親への報告


 さて。私は、帰宅してから夕飯の載せられた食卓で腕組みをしている。


「問題は、どうやって切り出すかだよね……」


 第二の難関。親へ退職意思を伝えて、今後どうするのかの展望も伝えなくちゃならない。まぁ、とりあえずは辞めることにした事実だけでも伝えておかないと。


 そもそも私の帰りが遅いもんだから、両親は先に寝ていることが多い。だから、話すのはほぼ休日のみ。しかし、次の休日っていつだっけ。


 私が首をひねっていると、後ろからのんびりした声がかかった。


「あら、帰ってたの。どうしたの、夕飯の前で腕組みなんかしちゃって。高カロリーのものばっかり食べて太っちゃうとか考えてた?」


 私は飛び上がりながら後ろを振り返る。そこには、不思議そな顔をした母親が立っていた。


「アンタが考えごとなんて、珍しいじゃない。頭でも打ったの」


 失礼な。昔から確かに『悩みごとなんて一つもなさそう』なんて、よく言われてたけどさ。人並みに悩みだってあったし、人生いろいろあるもんなんだから。


 私はそう言葉にしかけて口を開く。そこで一瞬固まる。そうだ、今なら言えるんじゃない?


「あのさ。寝てるところ悪いんだけど、一つ報告があって」

「えー、何」

「私、仕事辞めることにした」


 私は一息に言った。お母さんは、一度驚いた顔をしたけれど、すぐに頭をかきながら言った。


「あー、そっか。

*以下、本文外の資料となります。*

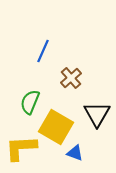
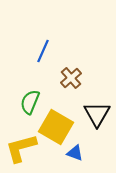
yellow L-shape: rotated 12 degrees counterclockwise
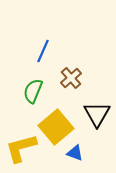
green semicircle: moved 3 px right, 11 px up
yellow square: rotated 20 degrees clockwise
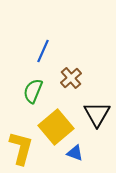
yellow L-shape: rotated 120 degrees clockwise
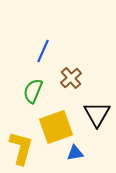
yellow square: rotated 20 degrees clockwise
blue triangle: rotated 30 degrees counterclockwise
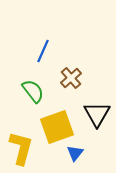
green semicircle: rotated 120 degrees clockwise
yellow square: moved 1 px right
blue triangle: rotated 42 degrees counterclockwise
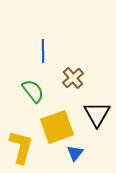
blue line: rotated 25 degrees counterclockwise
brown cross: moved 2 px right
yellow L-shape: moved 1 px up
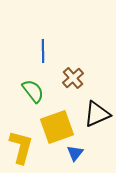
black triangle: rotated 36 degrees clockwise
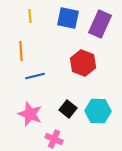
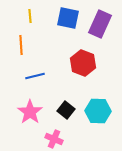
orange line: moved 6 px up
black square: moved 2 px left, 1 px down
pink star: moved 2 px up; rotated 15 degrees clockwise
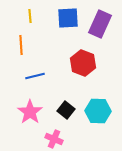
blue square: rotated 15 degrees counterclockwise
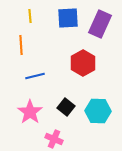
red hexagon: rotated 10 degrees clockwise
black square: moved 3 px up
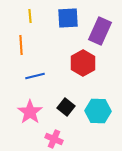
purple rectangle: moved 7 px down
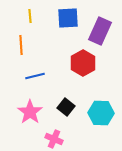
cyan hexagon: moved 3 px right, 2 px down
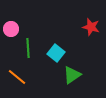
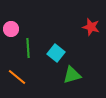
green triangle: rotated 18 degrees clockwise
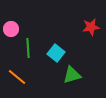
red star: rotated 24 degrees counterclockwise
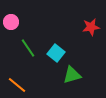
pink circle: moved 7 px up
green line: rotated 30 degrees counterclockwise
orange line: moved 8 px down
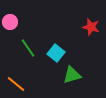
pink circle: moved 1 px left
red star: rotated 24 degrees clockwise
orange line: moved 1 px left, 1 px up
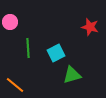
red star: moved 1 px left
green line: rotated 30 degrees clockwise
cyan square: rotated 24 degrees clockwise
orange line: moved 1 px left, 1 px down
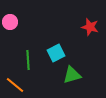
green line: moved 12 px down
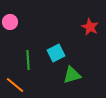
red star: rotated 12 degrees clockwise
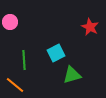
green line: moved 4 px left
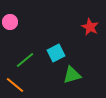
green line: moved 1 px right; rotated 54 degrees clockwise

ついに限界が来たか。上司が苦手って言ってたもんね」


 眠たそうな目をこすりながらお母さんは私の向かい側に腰かけた。


「反対しないの」

「別に? だってアンタの人生でしょ。一緒に住んでるんだし、衣食住には困らないだろうし。ちゃんと今後の人生の設計をしていくんなら、いいんじゃない」


 よかった。肩から力が抜ける。


「ずーっと、辞める辞めるとは言ってたもんね。いつかはそうなるとは思ってたよ」


 そんなところで働き続けなきゃいけないほど、困窮してないからねぇ。お母さんが再びのんびりした声で言う。


「いいんじゃない? 一応3年働いたし。少しくらいゆっくりしても」


 でも、何かしら仕事は続けなきゃいけないよ。そうお母さんは言った。私はそれに対しては強く頷ける。


「もちろん。何かしらの仕事はするつもり。それがアルバイトなのか正社員なのかは分からないけれど」

「あと、あれは? 小説家になる夢は」


 そう言われて、また私は固まる。そう、そのことについても考えようと思っていたところだったんだ。正社員、アルバイト。それ以外の雇用形態といってもいい、職業。


 心のどこかで、小説家にもなりたいと思ってたんだ。